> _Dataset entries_
========
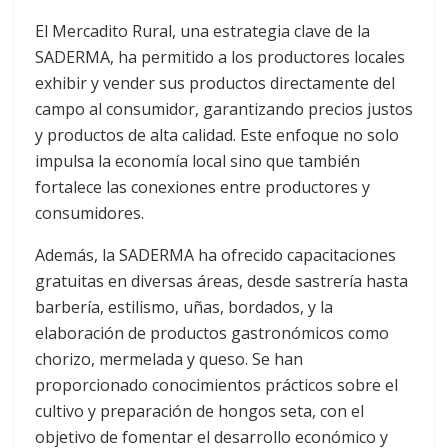
El Mercadito Rural, una estrategia clave de la
SADERMA, ha permitido a los productores locales
exhibir y vender sus productos directamente del
campo al consumidor, garantizando precios justos
y productos de alta calidad. Este enfoque no solo
impulsa la economía local sino que también
fortalece las conexiones entre productores y
consumidores.
Además, la SADERMA ha ofrecido capacitaciones
gratuitas en diversas áreas, desde sastrería hasta
barbería, estilismo, uñas, bordados, y la
elaboración de productos gastronómicos como
chorizo, mermelada y queso. Se han
proporcionado conocimientos prácticos sobre el
cultivo y preparación de hongos seta, con el
objetivo de fomentar el desarrollo económico y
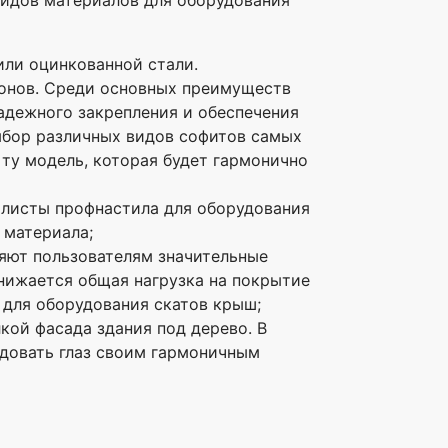
или оцинкованной стали.
тонов. Среди основных преимуществ
адежного закрепления и обеспечения
ыбор различных видов софитов самых
ту модель, которая будет гармонично
 листы профнастила для оборудования
 материала;
ляют пользователям значительные
снижается общая нагрузка на покрытие
 для оборудования скатов крыш;
кой фасада здания под дерево. В
адовать глаз своим гармоничным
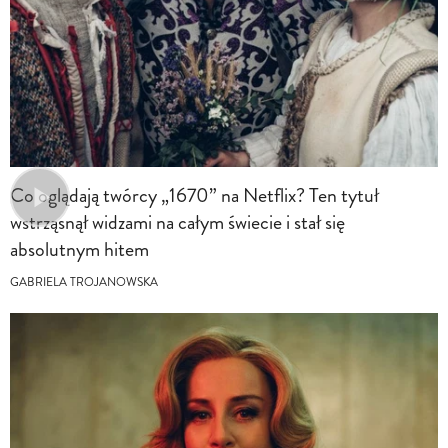
Co oglądają twórcy „1670” na Netflix? Ten tytuł
wstrząsnął widzami na całym świecie i stał się
absolutnym hitem
GABRIELA TROJANOWSKA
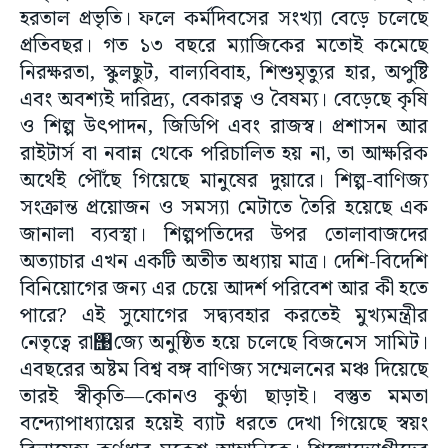
হরতাল প্রভৃতি। ফলে কর্মদিবসের সংখ্যা বেড়ে চলেছে
প্রতিবছর। গত ১৩ বছরে ম্যাজিকের মতোই কমেছে
নিরক্ষরতা, স্কুলছুট, বাল্যবিবাহ, শিশুমৃত্যুর হার, অপুষ্টি
এবং অবশ্যই দারিদ্র্য, বেকারত্ব ও বৈষম্য। বেড়েছে কৃষি
ও শিল্প উৎপাদন, জিডিপি এবং রাজস্ব। প্রশাসন আর
রাইটার্স বা নবান্ন থেকে পরিচালিত হয় না, তা আক্ষরিক
অর্থেই পৌঁছে গিয়েছে মানুষের দুয়ারে। শিল্প-বাণিজ্য
সংক্রান্ত প্রয়োজন ও সমস্যা মেটাতে তৈরি হয়েছে এক
জানালা ব্যবস্থা। শিল্পপতিদের উপর তোলাবাজদের
অত্যাচার এখন একটি অতীত অধ্যায় মাত্র। দেশি-বিদেশি
বিনিয়োগের জন্য এর চেয়ে আদর্শ পরিবেশ আর কী হতে
পারে? এই সুযোগের সদ্ব্যবহার করতেই মুখ্যমন্ত্রীর
নেতৃত্বে রা঩জ্যে অনুষ্ঠিত হয়ে চলেছে বিজনেস সামিট।
এবছরের অষ্টম বিশ্ব বঙ্গ বাণিজ্য সম্মেলনের মঞ্চ দিয়েছে
তারই স্বীকৃতি—কোনও কুণ্ঠা ছাড়াই। বস্তুত মমতা
বন্দ্যোপাধ্যায়ের হয়েই ব্যাট ধরতে দেখা গিয়েছে স্বয়ং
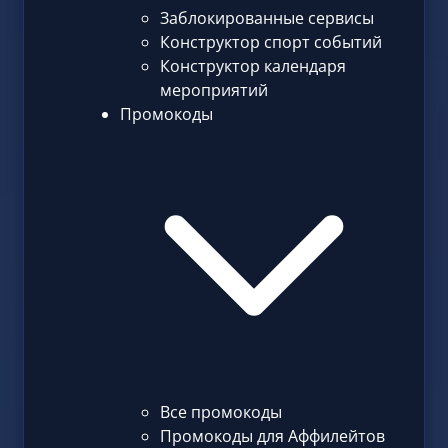
Заблокированные сервисы
Конструктор спорт событий
Конструктор календаря
мероприятий
Промокоды
Все промокоды
Промокоды для Аффилейтов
========
> _Task instructions_
Whichever lines of the records above hold the word "productores" should all be copied out.

> _Problem solution_
SADERMA, ha permitido a los productores locales
fortalece las conexiones entre productores y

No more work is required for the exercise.